Combien vaut votre société ? Ce qui fait vraiment la valeur
La question arrive tôt, et elle est légitime. La réponse honnête tient en trois points : il n’existe pas une valeur mais une fourchette ; cette fourchette se construit sur vos comptes, retraités et discutés ; et le prix final se joue autant dans la structure de l’offre que dans le chiffre annoncé.
Pourquoi il n’existe pas une valeur, mais une fourchette
Une entreprise ne vaut pas « un prix » comme un actif coté au fixing. Elle vaut ce qu’un acquéreur identifié, à un moment donné, avec un financement donné, accepte de payer — et ce montant varie sensiblement d’un acquéreur à l’autre. Un industriel qui absorbe vos coûts fixes et reprend vos parts de marché ne raisonne pas comme un fonds qui achète des flux de trésorerie et une équipe de direction. La même société, la même année, peut recevoir des offres nettement écartées sans qu’aucune soit « fausse ».

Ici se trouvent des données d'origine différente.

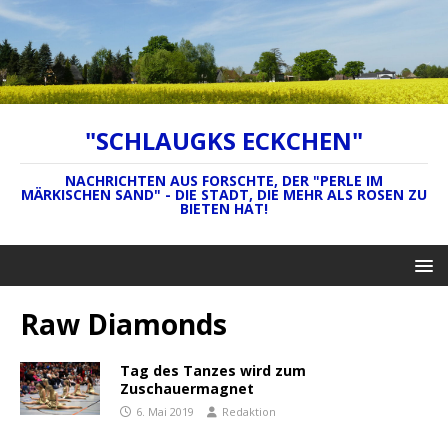
"SCHLAUGKS ECKCHEN"
NACHRICHTEN AUS FORSCHTE, DER "PERLE IM
MÄRKISCHEN SAND" - DIE STADT, DIE MEHR ALS ROSEN ZU
BIETEN HAT!
Raw Diamonds
Tag des Tanzes wird zum
Zuschauermagnet
6. Mai 2019
Redaktion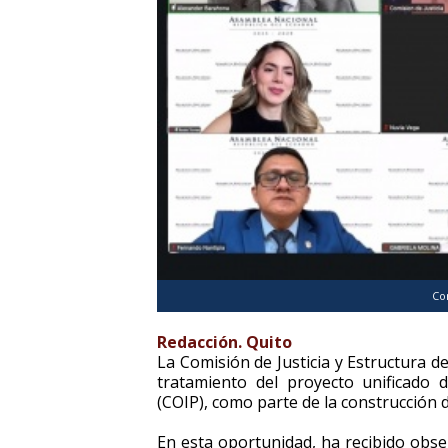
Com
Redacción. Quito
La Comisión de Justicia y Estructura 
tratamiento del proyecto unificado 
(COIP), como parte de la construcción 
En esta oportunidad, ha recibido obse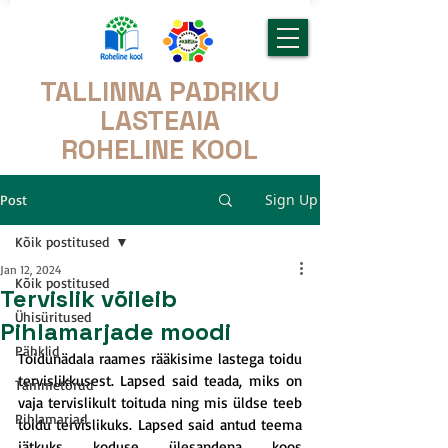
TALLINNA PADRIKU
LASTEAIA
ROHELINE KOOL
Sign Up
Post
Kõik postitused
Jan 12, 2024
Kõik postitused
Tervislik võileib
Ühisüritused
Pihlamarjade moodi
Pähklid
Toidunädala raames rääkisime lastega toidu 
tervislikkusest. Lapsed said teada, miks on 
Tammetõrud
vaja tervislikult toituda ning mis üldse teeb 
Pihlamarjad
toidu tervislikuks. Lapsed said antud teema 
jätkuks koduse ülesandena koos 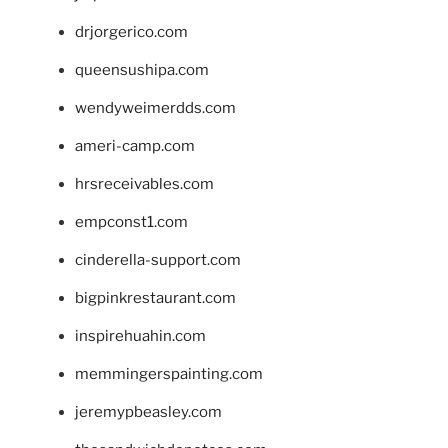
drjorgerico.com
queensushipa.com
wendyweimerdds.com
ameri-camp.com
hrsreceivables.com
empconst1.com
cinderella-support.com
bigpinkrestaurant.com
inspirehuahin.com
memmingerspainting.com
jeremypbeasley.com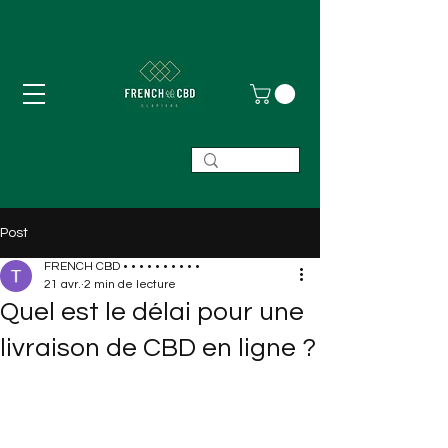
Post
FRENCH CBD • • • • • • • • • •
21 avr.
2 min de lecture
Quel est le délai pour une
livraison de CBD en ligne ?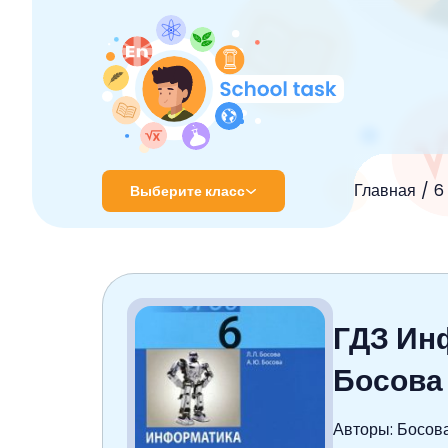
Главная
6
Выберите класс
1 класс
2 класс
ГДЗ Ин
3 класс
Босова
4 класс
5 класс
Авторы: Босова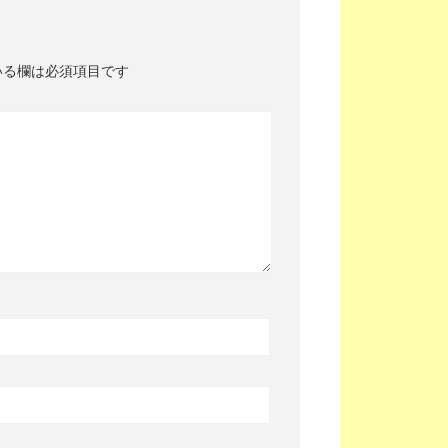
いる欄は必須項目です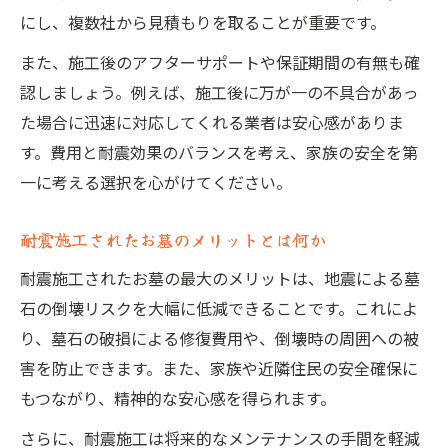
にし、複数社から見積もりを取ることが重要です。
また、施工後のアフターサポートや保証期間の有無も確
認しましょう。例えば、施工後に万が一の不具合があっ
た場合に迅速に対応してくれる業者は安心感がありま
す。費用と耐震効果のバランスを考え、家族の安全を第
一に考える選択を心がけてください。
耐震施工されたお墓のメリットとは何か
耐震施工されたお墓の最大のメリットは、地震による墓
石の倒壊リスクを大幅に低減できることです。これによ
り、墓石の破損による修復費用や、倒壊時の周囲への被
害を防止できます。また、家族や近隣住民の安全確保に
もつながり、精神的な安心感を得られます。
さらに、耐震施工は将来的なメンテナンスの手間を軽減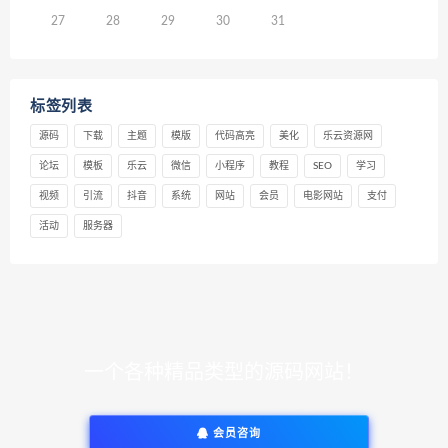
27
28
29
30
31
标签列表
源码
下载
主题
模版
代码高亮
美化
乐云资源网
论坛
模板
乐云
微信
小程序
教程
SEO
学习
视频
引流
抖音
系统
网站
会员
电影网站
支付
活动
服务器
一个各种精品类型的源码网站！
会员咨询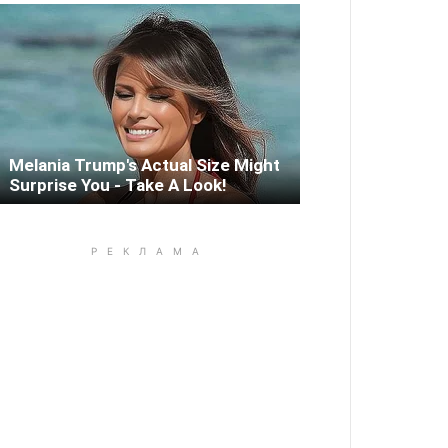
Melania Trump's Actual Size Might
Surprise You - Take A Look!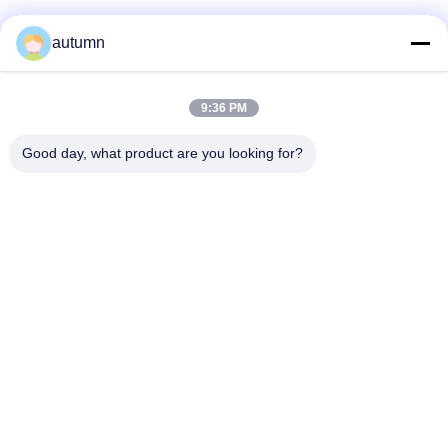
autumn
Schnelle Kontaktaufnahme
9:36 PM
Anschrift
Good day, what product are you looking for?
1. Stock, No.40, No.69, mittlere Straße Zhengbei, Huayang-
Straße, neuer Bezirk Tianfu, Chengdu-Stadt, Sichuan, China
Tel.
86-028-86539517
E-Mail-Adresse
chao.h@tinoxchem.com
Datenschutzrichtlinie
|
Sitemap
| China gut Qualität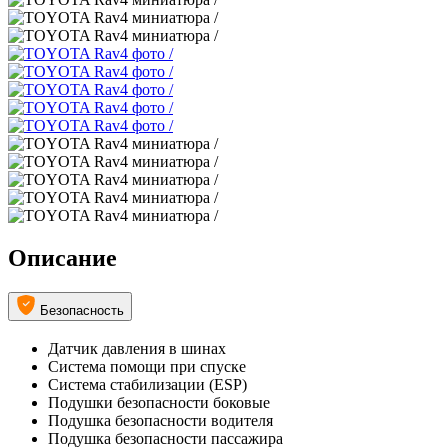
Описание
Безопасность
Датчик давления в шинах
Система помощи при спуске
Система стабилизации (ESP)
Подушки безопасности боковые
Подушка безопасности водителя
Подушка безопасности пассажира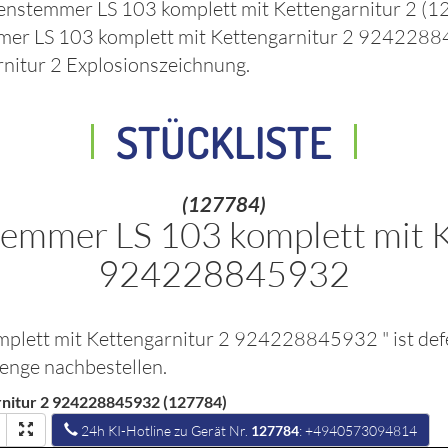
tenstemmer LS 103 komplett mit Kettengarnitur 2
(1
mmer LS 103 komplett mit Kettengarnitur 2 92422
nitur 2
Explosionszeichnung.
STÜCKLISTE
(127784)
temmer LS 103 komplett mit K
924228845932
omplett mit Kettengarnitur 2 924228845932
" ist de
Menge nachbestellen.
rnitur 2 924228845932 (127784)
24h KI-Hotline zu Gerät Nr.
127784
: +4940573094814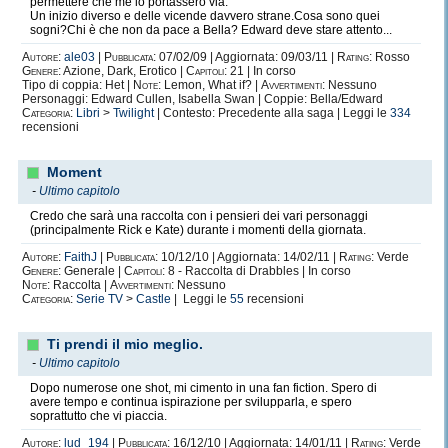
permettere che me lo portassero via.
Un inizio diverso e delle vicende davvero strane.Cosa sono quei
sogni?Chi è che non da pace a Bella? Edward deve stare attento...
Autore:
ale03
|
Pubblicata:
07/02/09 | Aggiornata: 09/03/11 |
Rating:
Rosso
Genere:
Azione, Dark, Erotico |
Capitoli:
21 | In corso
Tipo di coppia: Het |
Note:
Lemon, What if? |
Avvertimenti:
Nessuno
Personaggi: Edward Cullen, Isabella Swan | Coppie: Bella/Edward
Categoria:
Libri
>
Twilight
| Contesto: Precedente alla saga | Leggi le
334
recensioni
Moment
-
Ultimo capitolo
Credo che sarà una raccolta con i pensieri dei vari personaggi
(principalmente Rick e Kate) durante i momenti della giornata.
Autore:
FaithJ
|
Pubblicata:
10/12/10 | Aggiornata: 14/02/11 |
Rating:
Verde
Genere:
Generale |
Capitoli:
8 - Raccolta di Drabbles | In corso
Note:
Raccolta |
Avvertimenti:
Nessuno
Categoria:
Serie TV
>
Castle
| Leggi le
55
recensioni
Ti prendi il mio meglio.
-
Ultimo capitolo
Dopo numerose one shot, mi cimento in una fan fiction. Spero di
avere tempo e continua ispirazione per svilupparla, e spero
soprattutto che vi piaccia.
Autore:
lud_194
|
Pubblicata:
16/12/10 | Aggiornata: 14/01/11 |
Rating:
Verde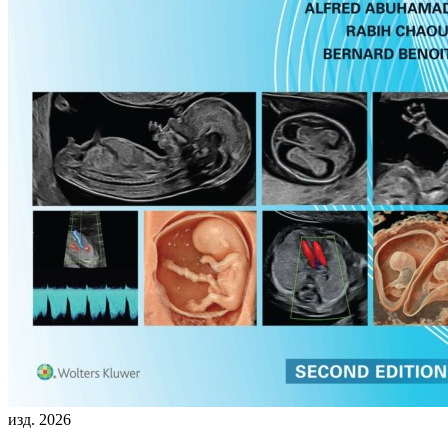
изд. 2026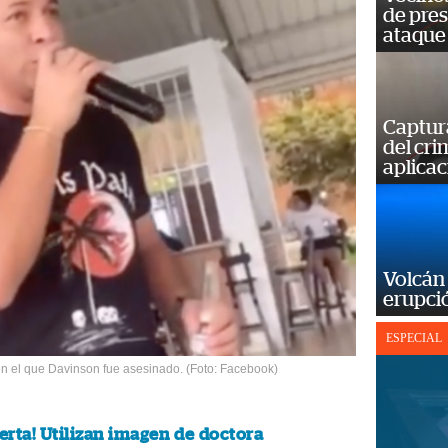
de pre
ataque
Captur
del cr
aplicac
Volcán 
erupció
ESPECIAL
en el que Davinson fue asesinado. (Foto: Facebook)
lerta! Utilizan imagen de doctora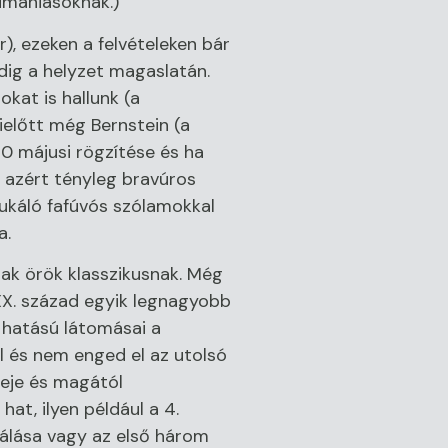
fimániásoknak.)
), ezeken a felvételeken bár
dig a helyzet magaslatán.
kat is hallunk (a
mielőtt még Bernstein (a
60 májusi rögzítése és ha
e azért tényleg bravúros
dukáló fafúvós szólamokkal
a.
ak örök klasszikusnak. Még
 XX. század egyik legnagyobb
 hatású látomásai a
l és nem enged el az utolsó
reje és magától
at, ilyen például a 4.
málása vagy az első három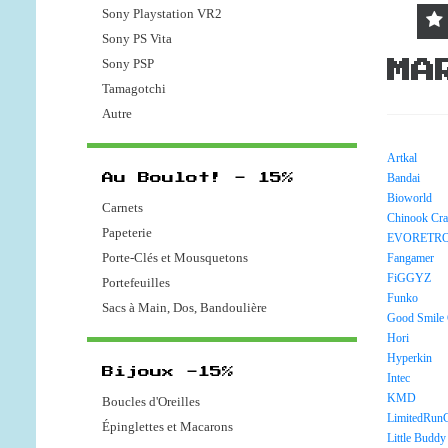
Sony Playstation VR2
Sony PS Vita
Sony PSP
MA
Tamagotchi
Autre
Artkal
Bandai
Au Boulot! - 15%
Bioworld
Carnets
Chinook Cra
Papeterie
EVORETR
Porte-Clés et Mousquetons
Fangamer
FiGGYZ
Portefeuilles
Funko
Sacs à Main, Dos, Bandoulière
Good Smile
Hori
Hyperkin
Bijoux -15%
Intec
KMD
Boucles d'Oreilles
LimitedRun
Épinglettes et Macarons
Little Buddy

Trois facteurs fabriquent cet écart :
- La nature de l’acquéreur. Un stratégique paie des synergies, un financier paie des flux.
- La tension du process. Une société approchée de gré à gré par un candidat unique n’a aucun point de comparaison ; un process organisé, où plusieurs candidats remettent des offres au même format et au même calendrier, révèle le haut de la fourchette. C’est la mise en concurrence qui fait le prix, pas la plaquette.
- Le moment. Conditions de financement, appétit sectoriel, qualité du dernier exercice publié.
C’est pourquoi une valorisation sérieuse s’exprime en fourchette, s’accompagne de ses hypothèses et reste indicative et non contractuelle : elle cadre une négociation, elle ne la remplace pas.
La méthode des multiples d’EBITDA — la référence du marché
Sur le marché des cessions de PME et d’ETI, la convention dominante est simple à énoncer : valeur d’entreprise = EBITDA normalisé × multiple. L’EBITDA — le résultat d’exploitation avant dotations aux amortissements et provisions — approxime la capacité de l’activité à générer de la trésorerie, avant décisions de financement et d’investissement. Tout se joue ensuite dans les deux termes de la multiplication.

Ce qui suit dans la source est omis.